The UK is currently the third biggest importer of products made from illegal timber in Europe, after Germany and Italy.
The public sector, which includes local authorities, is thought to account for as much as 40% of all wood products entering the UK market and it's estimated that up to 10% of wood products entering the UK from outside Europe comes from illegal sources. But from 3 March next year, the EU Timber Regulation will ban illegally harvested timber and timber products from the UK.
For the report, ‘Barking up the right tree?’, we contacted all 433 UK authorities to find out their policies and actions on the environmentally responsible purchasing of timber and paper products.
Based on their responses, a five-tier system rated them from red to green. In total, 336 red ratings were given to authorities that did not have a policy, did not know if they had a policy, or did not respond.
Local authorities in Durham, Newcastle and Brighton were amongst those that took steps to improve their rating and scored towards the higher end of the ratings system. In total 16 were given the highest green rating. Key barriers to having a legal and sustainable timber product procurement policy included not enough time, a lack of resources, the issue not being a priority, and a lack of information.

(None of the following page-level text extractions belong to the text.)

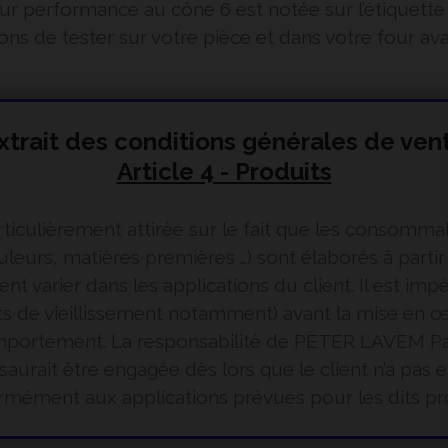
ur performance au cône 6 est notée sur l’étiquett
 de tester sur votre pièce et dans votre four avant
xtrait des conditions générales de ven
Article 4 - Produits
particulièrement attirée sur le fait que les conso
leurs, matières premières …) sont élaborés à partir
varier dans les applications du client. Il est impéra
sts de vieillissement notamment) avant la mise en 
comportement. La responsabilité de PETER LAVEM Pa
aurait être engagée dès lors que le client n’a pas e
mément aux applications prévues pour les dits pr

Only two local authorities claimed not to purchase any timber products.
Local authorities buy a wide range of wood products from building materials, flooring and hardwood fire doors to printing paper and bathroom tissue. Wood products entering the UK could still be undermining social infrastructure and devastating natural habitats in places like Indonesia and the Congo Basin.
Illegal and unsustainable logging impacts on communities and species, such as the orang-utan and gorilla, whilst also making a significant contribution to climate change.

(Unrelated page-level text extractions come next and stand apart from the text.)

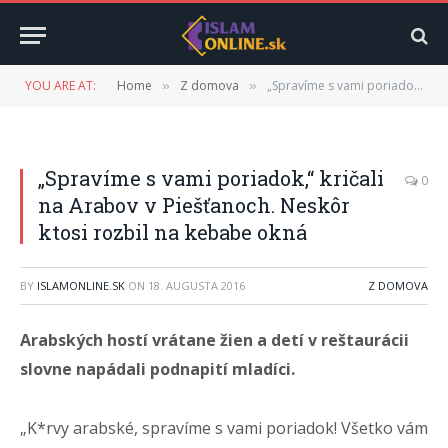
YOU ARE AT:
Home
Z domova
„Spravíme s vami poriadok,“ kričali na Arabov v Piešťanoch. Neskôr ktosi rozbil na kebabe okná
»
»
„Spravíme s vami poriadok,“ kričali
0
na Arabov v Piešťanoch. Neskôr
ktosi rozbil na kebabe okná
BY
ISLAMONLINE.SK
ON
18. AUGUSTA 2016
Z DOMOVA
Arabských hostí vrátane žien a detí v reštaurácii
slovne napádali podnapití mladíci.
„K*rvy arabské, spravíme s vami poriadok! Všetko vám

Beatrix Richards, head of forest policy and trade at WWF-UK, says: “Overall the study shows that the majority of local authorities still have a huge amount of work to do to comply with both the new law coming into force in 2013 and the government’s own procurement policy guidance to ensure they’re not buying illegal and unsustainable timber products.
“With support from central government, each local authority must put in place a legal and sustainable timber procurement policy and make it a mandatory requirement. Existing research has shown that such policies do not have to cost more.”
A total of 124 local authorities in England, Wales, Scotland and Northern Ireland completed the online survey – a response rate of nearly 30%. But this varied across devolved countries with Wales and Scotland strongest and England and Northern Ireland weakest. In England, as few as 16% of authorities have a policy in place, while in Northern Ireland it is just 8%. This compares with 25% in Scotland and 32% in Wales.
Beatrix Richards adds: “Legislation to ensure legality will only do so much. Local authorities, central government departments and consumers in general need to continue to drive demand for sustainable forest management by buying timber products certified through credible certifications schemes such as the Forest Stewardship Council (FSC) to ensure both legality and responsible management. This will help to ensure that what they are buying is not destroying people’s livelihoods and biodiversity.”
Choosing FSC certified wood products, from garden furniture to toilet paper, is the best way for the public to ensure that timber has been harvested legally and with respect for forests, people and wildlife.
The report forms part of WWF’s What Wood You Choose? campaign. The two-year, EU-funded initiative raises awareness of the impacts of wood and paper consumption in the UK on communities in timber-producing developing countries.